◆ What is being asked ◆
Lines holding the string "naar" are the ones to copy from this listing.
+---+
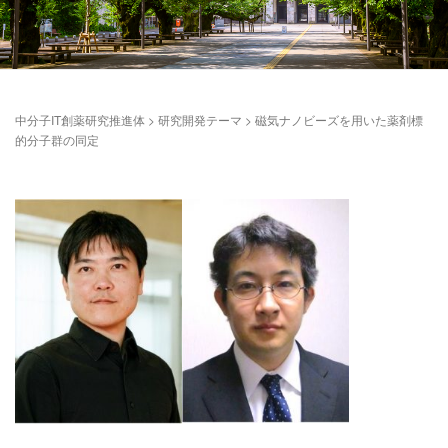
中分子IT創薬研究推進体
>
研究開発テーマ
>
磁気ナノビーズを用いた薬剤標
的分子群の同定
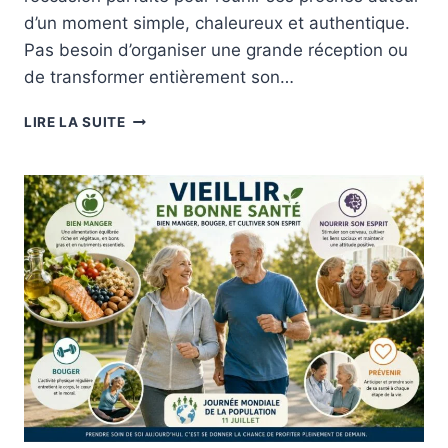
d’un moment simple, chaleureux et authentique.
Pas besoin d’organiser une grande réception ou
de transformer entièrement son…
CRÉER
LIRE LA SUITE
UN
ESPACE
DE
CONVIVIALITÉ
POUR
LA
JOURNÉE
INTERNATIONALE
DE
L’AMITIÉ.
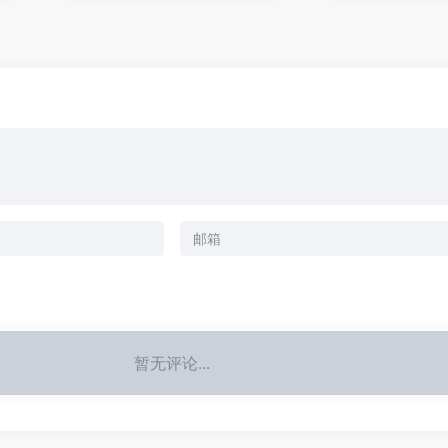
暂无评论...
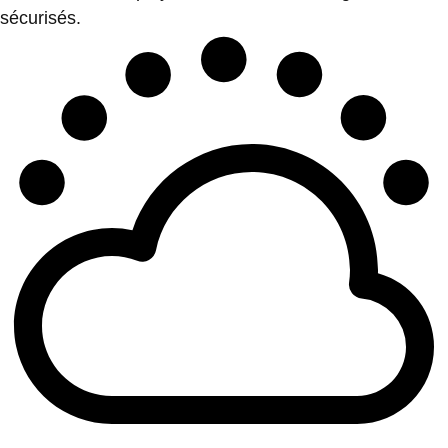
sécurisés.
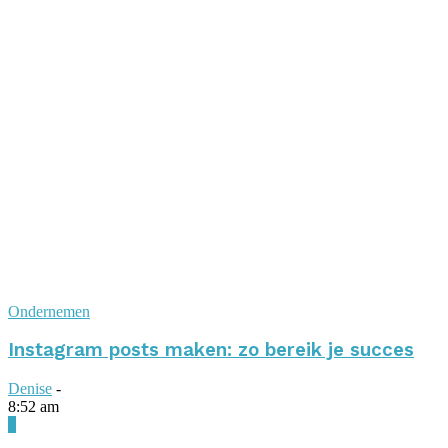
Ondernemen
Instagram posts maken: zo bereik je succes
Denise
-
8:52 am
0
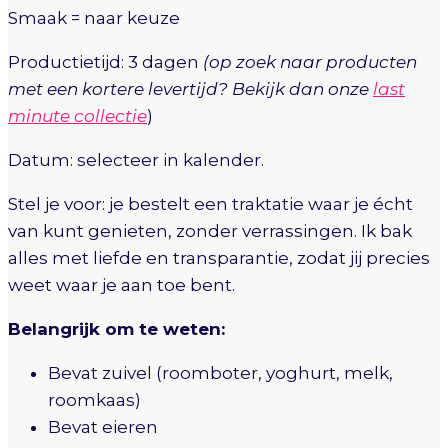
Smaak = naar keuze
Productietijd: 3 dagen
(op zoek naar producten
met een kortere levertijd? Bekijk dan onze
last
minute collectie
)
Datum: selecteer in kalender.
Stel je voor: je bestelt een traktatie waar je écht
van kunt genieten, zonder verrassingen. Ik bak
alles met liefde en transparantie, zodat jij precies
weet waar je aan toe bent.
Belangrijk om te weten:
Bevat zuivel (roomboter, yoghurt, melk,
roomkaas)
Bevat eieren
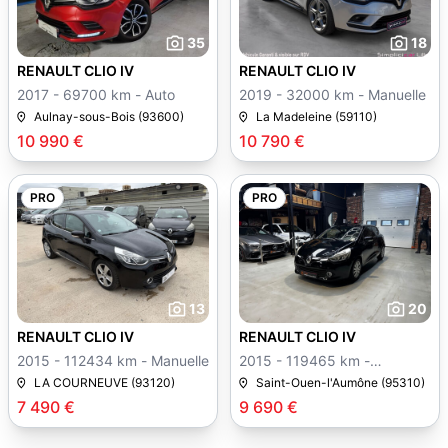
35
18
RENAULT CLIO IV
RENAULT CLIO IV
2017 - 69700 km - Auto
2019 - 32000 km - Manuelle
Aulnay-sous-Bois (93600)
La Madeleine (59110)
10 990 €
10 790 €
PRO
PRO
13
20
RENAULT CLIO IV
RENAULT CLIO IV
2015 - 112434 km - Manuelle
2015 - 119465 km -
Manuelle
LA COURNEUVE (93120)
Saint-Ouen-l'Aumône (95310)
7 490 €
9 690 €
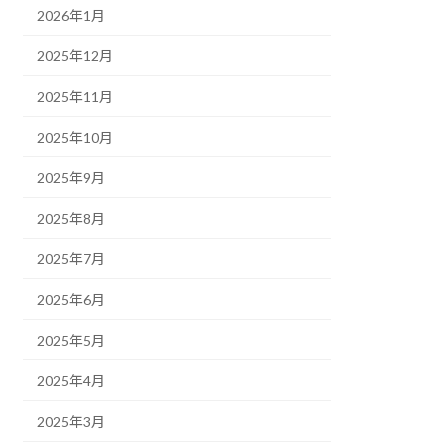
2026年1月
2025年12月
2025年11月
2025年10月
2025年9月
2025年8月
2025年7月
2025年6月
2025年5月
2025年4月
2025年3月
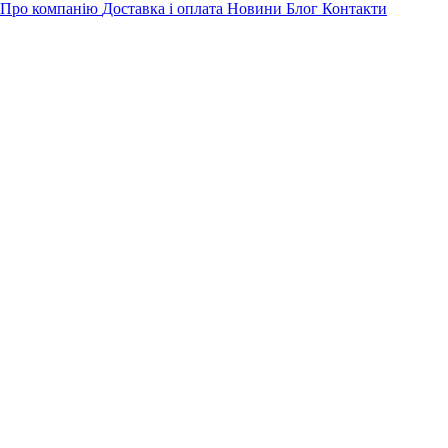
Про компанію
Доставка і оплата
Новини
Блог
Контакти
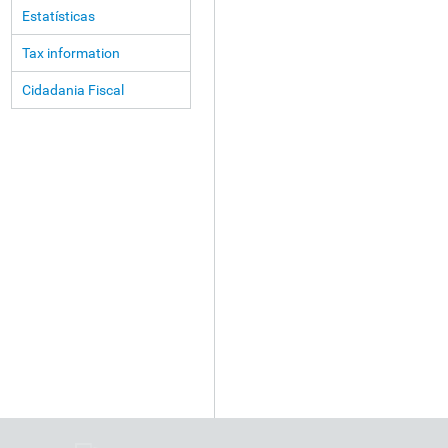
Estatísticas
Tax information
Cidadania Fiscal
+---+
◆ Response ◆
Smaak = naar keuze
(op zoek naar producten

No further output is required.